Maria Acosta, a wife, mother and grandmother, lives with her large family in a too-small two-room apartment on the third floor of a dilapidated building on the outskirts of downtown Los Angeles.
Gifts, glitter and glee often take a backseat to long workdays, an overflow of worries and too many bills during the Christmas season.
But this year, Christmas arrived early.
On the morning of Dec. 20, Archbishop José Gomez knocked on the door of the modest Acosta home with a cheerful greeting, accompanied by Adopt-A-Family volunteers with box after box brimming with gifts for Acosta’s five grandsons.
Through happy tears, Acosta expressed her appreciation for the “enormous, marvelous blessing for my grandchildren, because sometimes we just don’t have enough to give them many of the things they want, or even what they need.”
“It’s a sad situation, but I feel so much happiness and pride today, because all of you are here to share these gifts with my son and his family,” she said. “God bless and protect all of you for all of your work and effort to make this a reality for us.”
The 2014 Adopt-A-Family “delivery day” began in the usual manner, during the dark, chilly, pre-dawn hours in the parking structure of the Cathedral of Our Lady of the Angels in downtown L.A., with volunteers of all ages sharing donuts, coffee and camaraderie while surrounded by enormous boxes overflowing with presents.
The archbishop led volunteers in a prayer at the Cathedral before they tackled the hours-long endeavor of gift deliveries to hundreds of needy families in and around the downtown area. The men, women and children volunteers then began the laborious task of loading boxes of presents into their vehicles and slowly filing out of the parking structure for deliveries.
“Feliz Navidad — Merry Christmas!” said a beaming Archbishop Gomez in greeting during his own morning gift deliveries to the Acostas and other surprised families. He passed out gifts to many happy, though often bashful, children, and spent a few minutes speaking with them and their parents before his next delivery.

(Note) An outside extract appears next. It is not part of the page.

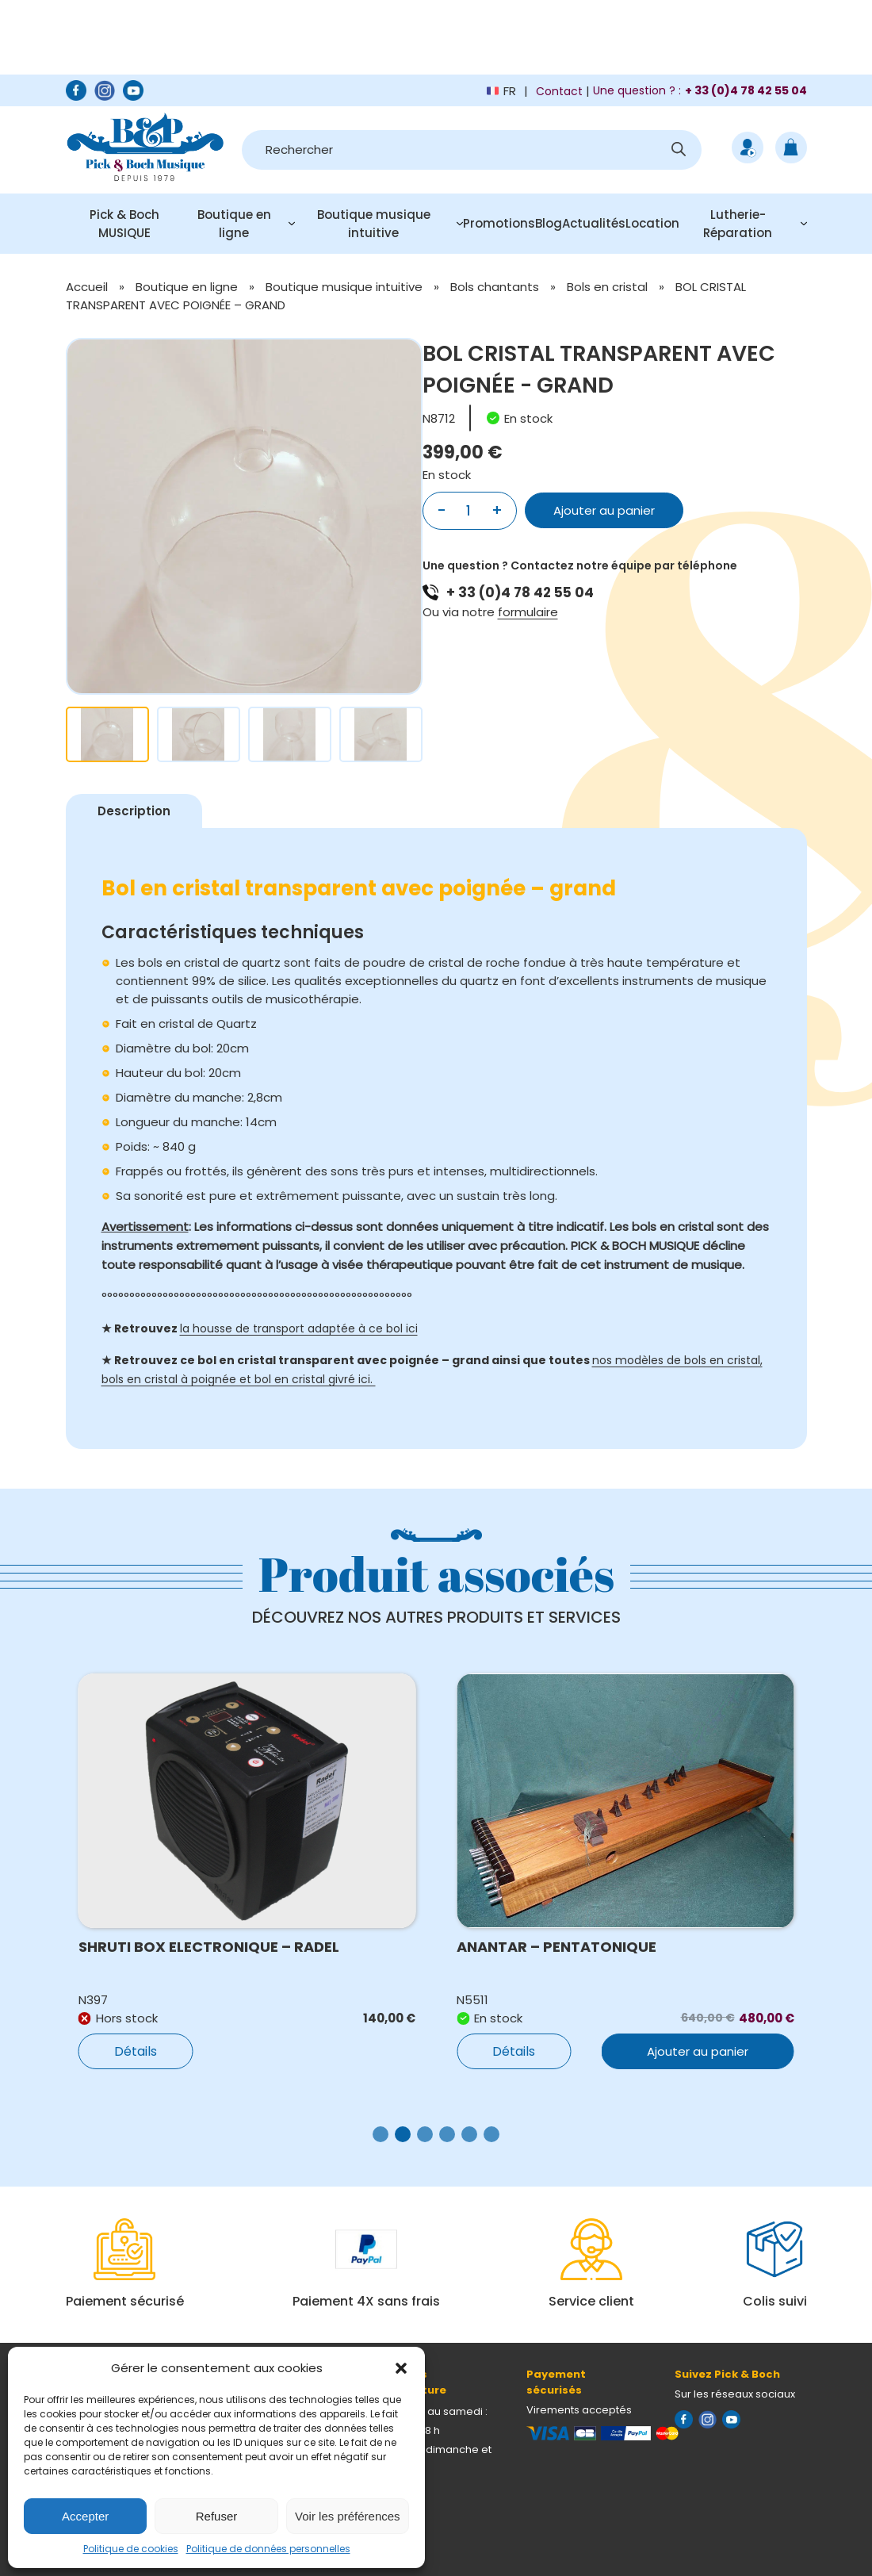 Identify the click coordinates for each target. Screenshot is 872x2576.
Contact (559, 91)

Msgr. Terrance Fleming launched the Adopt-A-Family program with 10 “adopted” families 24 years ago. This year the program helped 469 needy families with children — more than 1,800 kids total — who live in some of the bleakest and most dangerous neighborhoods around downtown L.A.
Families received household essentials, such as food, toiletries, clothing, blankets and school supplies, in addition to requested gifts for every child.

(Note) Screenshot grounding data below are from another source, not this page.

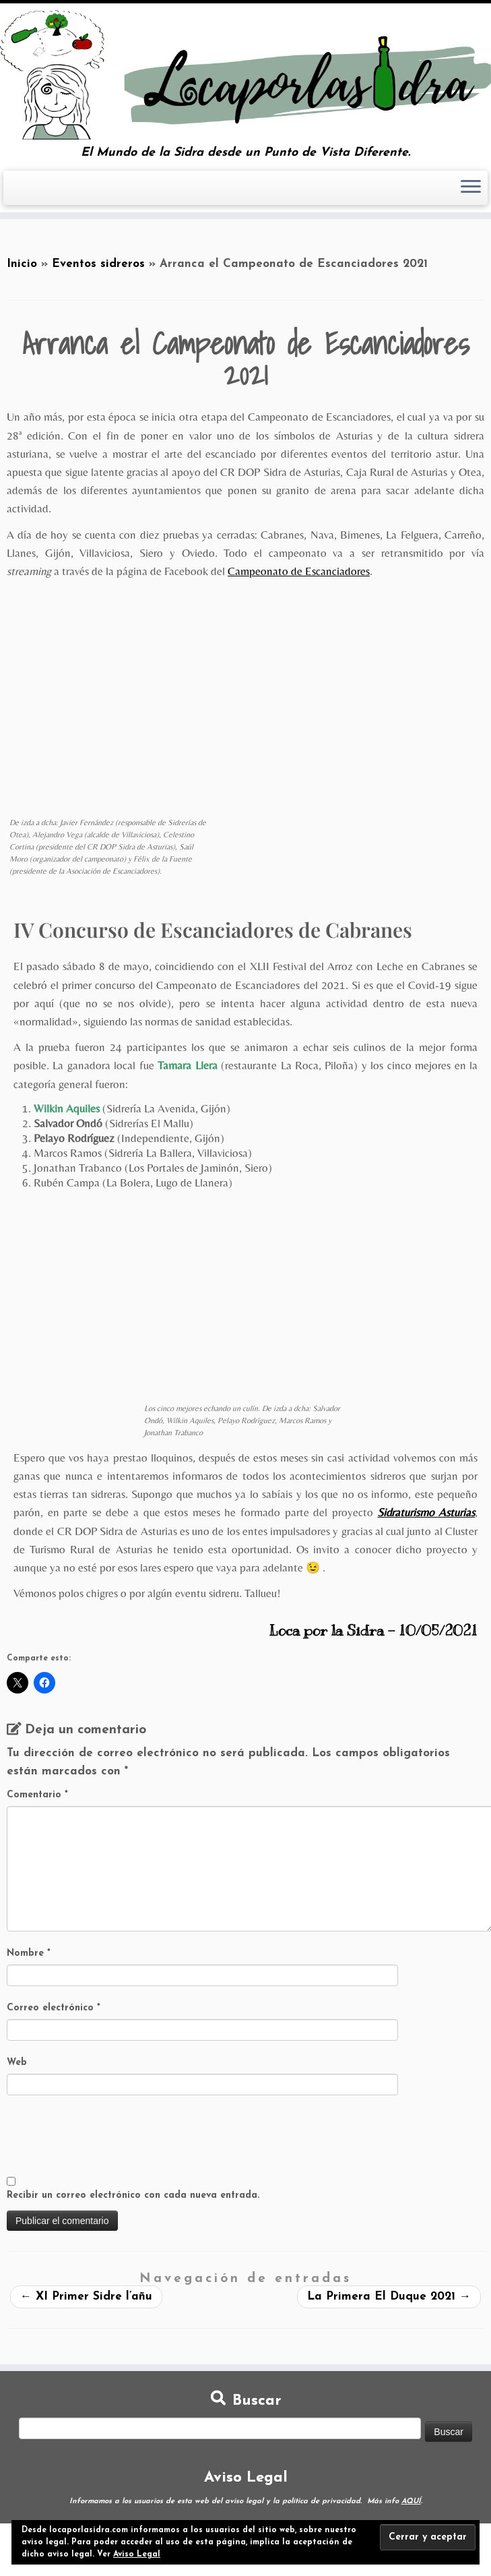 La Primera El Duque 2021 (389, 2296)
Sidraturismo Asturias (426, 1512)
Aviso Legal (136, 2554)
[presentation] (109, 2136)
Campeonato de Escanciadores (299, 571)
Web (17, 2063)
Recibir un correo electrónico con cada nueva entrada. (133, 2195)
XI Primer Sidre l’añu (86, 2296)
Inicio (22, 264)
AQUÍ (411, 2501)
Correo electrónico (53, 2008)
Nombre (29, 1953)
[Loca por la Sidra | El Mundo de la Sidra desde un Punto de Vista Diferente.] (245, 75)
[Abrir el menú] (471, 188)
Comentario (37, 1795)
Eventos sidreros (98, 264) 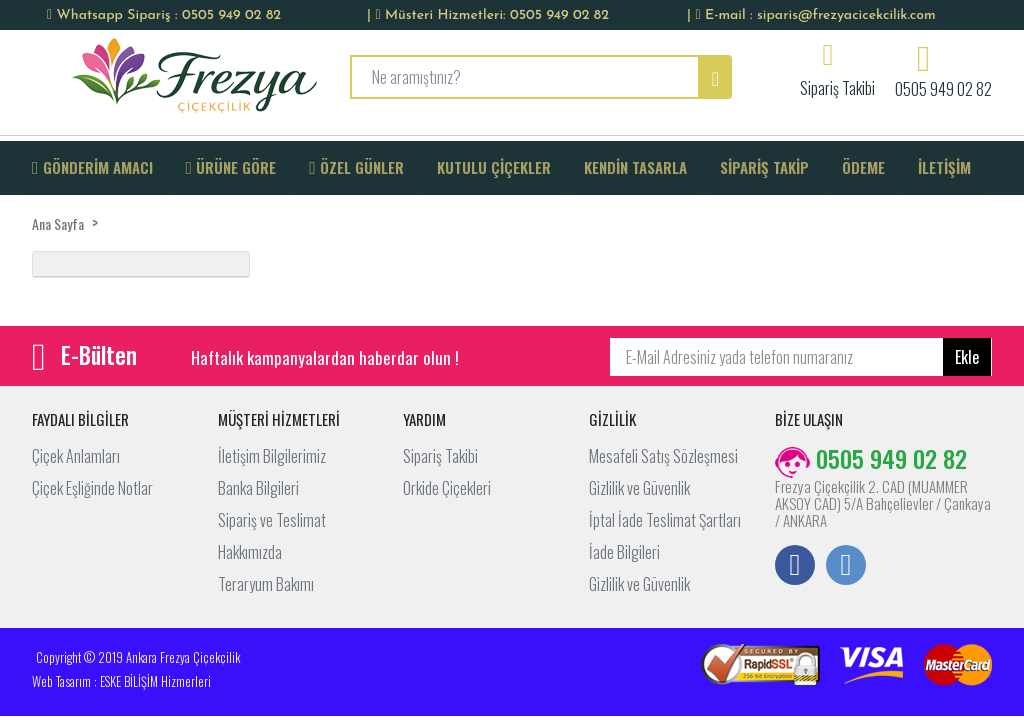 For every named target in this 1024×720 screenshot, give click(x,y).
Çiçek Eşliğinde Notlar (92, 488)
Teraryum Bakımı (266, 584)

During late summer, program leaders began going door-to-door in overcrowded apartment buildings in low-income areas to conduct in-home interviews with qualifying households to assess their needs and the Christmas wishes of each boy and girl. Their wishes are granted thanks to the staff members and volunteers from across the archdiocese, who help conduct interviews, wrap presents and distribute gift boxes on delivery day.
Individuals, families, schools and business provide essential financial support.

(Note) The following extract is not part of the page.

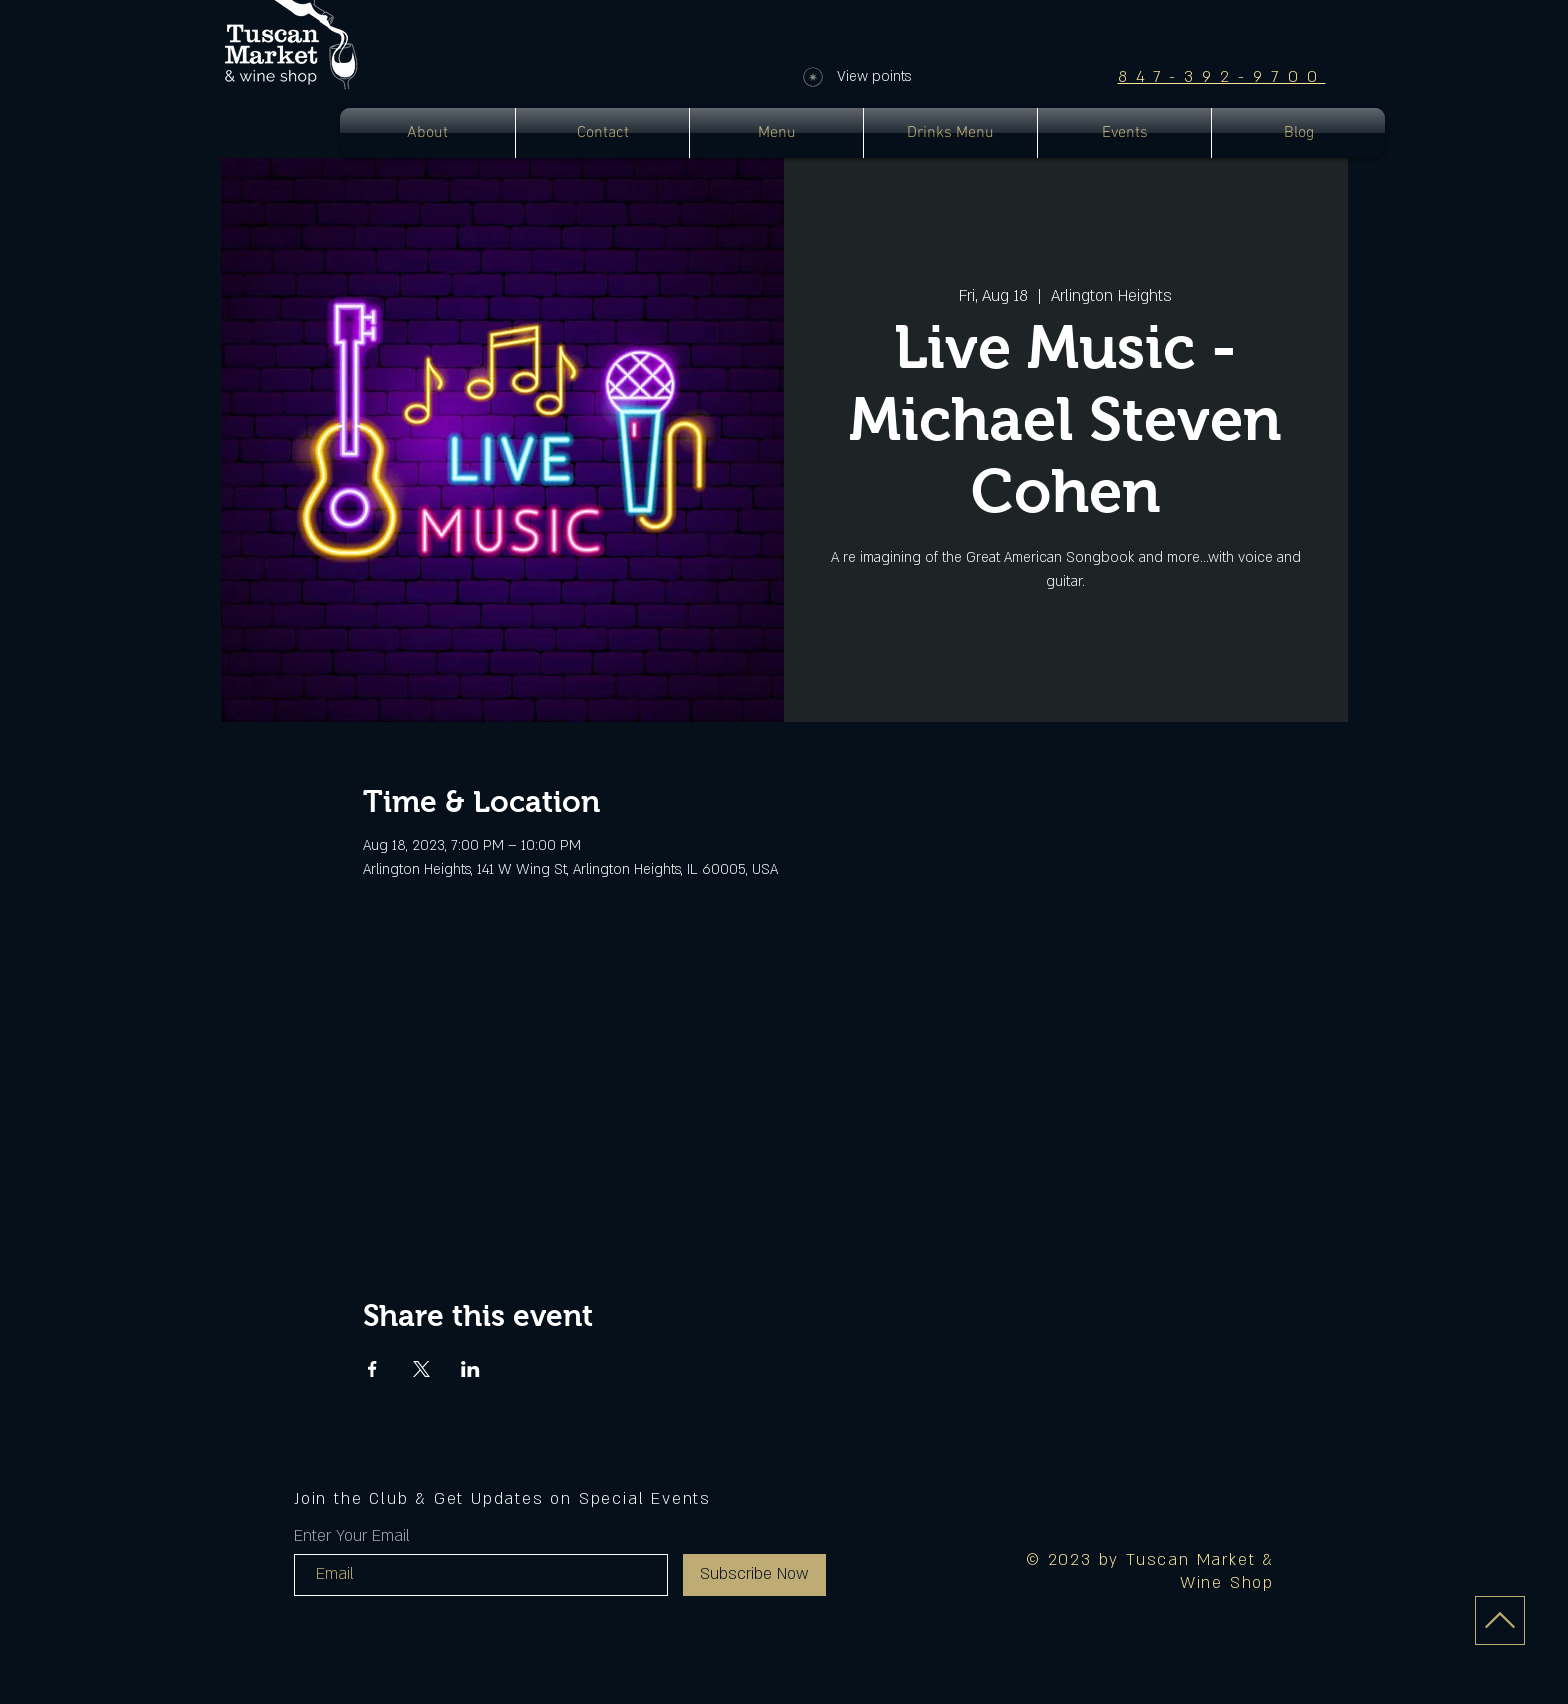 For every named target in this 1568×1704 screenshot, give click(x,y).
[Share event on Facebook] (372, 1369)
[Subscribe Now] (754, 1575)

According to Lydia Gamboa, associate director for the Adopt-a-Family program, 2014 was “an emotional and incredible year,” with more donors and volunteers than ever before to help ensure that “every child has a magical Christmas.”
The charitable nature of Gamboa’s work has rubbed off on her close relatives and extended family, like her husband, son, brother and many others, including Carmen Valencia, who has volunteered for the past five years and was on hand for the recent delivery day alongside her husband and their 3-year-old daughter.
“The foundation of wanting to help others comes from my faith,” said Valencia, a Catholic. In past years, she has assisted with household interviews and helped with gift-wrapping, but mostly enjoys volunteering for deliveries.
“It is always an emotional experience, meeting all those families, but it feels good at the same time, to be able to do something to help others,” she explained. “Getting the opportunity to do this is great, and sharing this experience with my family makes it even better. It really makes you appreciate what you have.”